Ohne das ich mich wirklich einmischen möchte, wieso willst du eigentlich wechseln ?! Gibt es einen bestimmten Grund ?

MfG

----------

## SinoTech

 *tuxianer wrote:*   

> Ohne das ich mich wirklich einmischen möchte, wieso willst du eigentlich wechseln ?! Gibt es einen bestimmten Grund ?
> 
> MfG

 

Der Spieltrieb natürlich (so ist es zumindest bei mir  :Wink: )

Cheers,

Sino

----------

## tuxianer

Generell finde ich den Spieltrieb immer cool, aber um ehrlich zu sein hört mein Spieltrieb bei solchen Dingen wie Hauptkompiler auf. Ich mache je jeden Spaß mit, aber wie schon ein kluger Mensch sagte "Man muss auch seine Grenzen kenne   :Very Happy:   :Laughing:  "

MfG

----------

## ok

 *Finswimmer wrote:*   

> Es wechselt ja nur die Minor? Version.
> 
> Von daher einfach installieren und per gcc-config wechseln.
> 
> Tobi

 Hat es schon jemand ohne alles neu zu bauen versucht? Gab es Probleme?

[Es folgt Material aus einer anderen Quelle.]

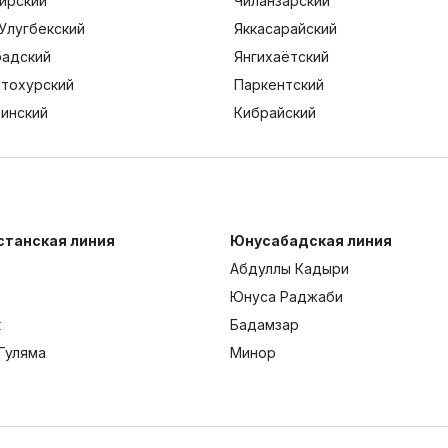
ирский
Чиланзарский
Улугбекский
Яккасарайский
адский
Янгихаётский
тохурский
Паркентский
тинский
Кибрайский
станская линия
Юнусабадская линия
Абдуллы Кадыри
Юнуса Раджаби
к
Бадамзар
Гуляма
Минор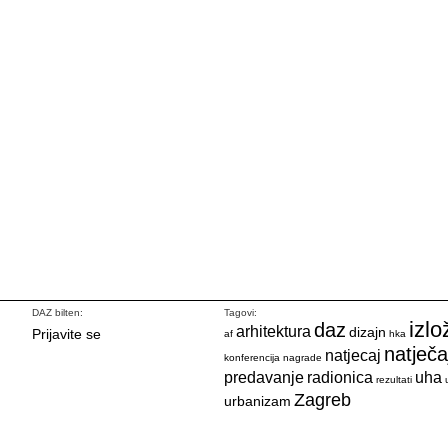
DAZ bilten:
Tagovi:
izlo
daz
arhitektura
dizajn
Prijavite se
af
hka
natječa
natjecaj
konferencija
nagrade
predavanje
radionica
uha
rezultati
Zagreb
urbanizam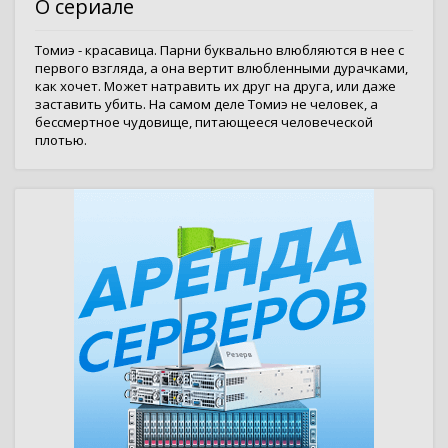
О сериале
Томиэ - красавица. Парни буквально влюбляются в нее с
первого взгляда, а она вертит влюбленными дурачками,
как хочет. Может натравить их друг на друга, или даже
заставить убить. На самом деле Томиэ не человек, а
бессмертное чудовище, питающееся человеческой
плотью.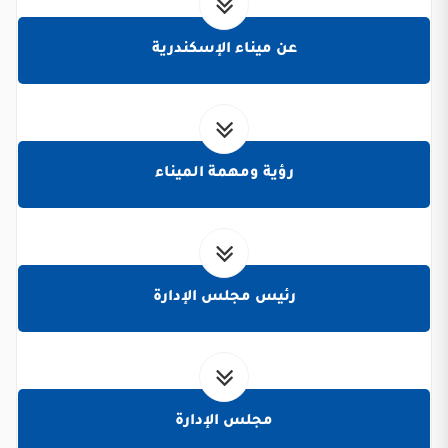
عن ميناء الإسكندرية
رؤية ومهمة الميناء
رئيس مجلس الإدارة
مجلس الإدارة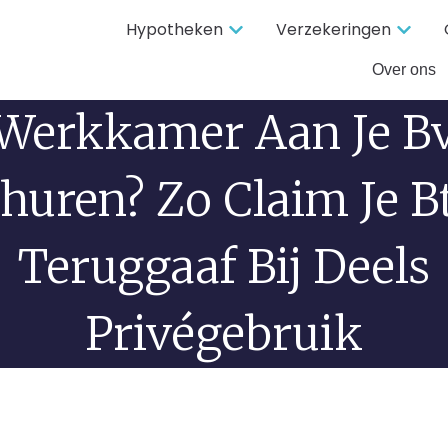
Hypotheken
Verzekeringen
Over ons
Werkkamer Aan Je B
huren? Zo Claim Je 
Teruggaaf Bij Deels
Privégebruik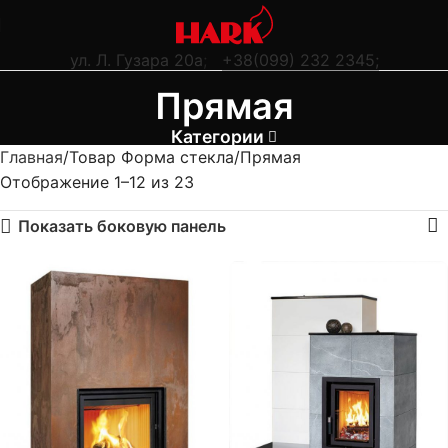
ул. Л. Гузара 20а
;
+38(099) 232 2345;
Прямая
Категории
Главная
Товар Форма стекла
Прямая
Отображение 1–12 из 23
Показать боковую панель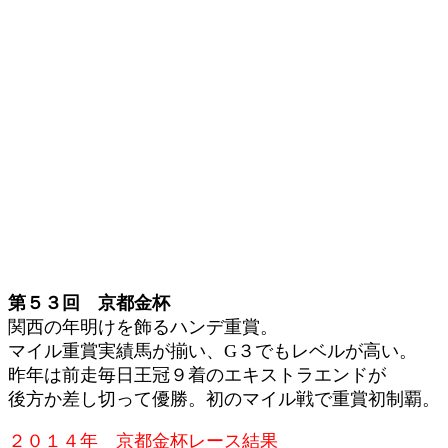
第５３回 京都金杯
関西の年明けを飾るハンデ重賞。
マイル重賞実績馬が揃い、G３でもレベルが高い。
昨年は前走毎日王冠９着のエキストラエンドが
後方か差し切って優勝。初のマイル戦で重賞初制覇。
２０１４年 京都金杯レース結果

Mein Spieltrieb ist schon geweckt, aber mein Hirn will noch nicht so ganz ;-)

----------

## Finswimmer

 *ok wrote:*   

>  *Finswimmer wrote:*   Es wechselt ja nur die Minor? Version.
> 
> Von daher einfach installieren und per gcc-config wechseln.
> 
> Tobi Hat es schon jemand ohne alles neu zu bauen versucht? Gab es Probleme?
> ...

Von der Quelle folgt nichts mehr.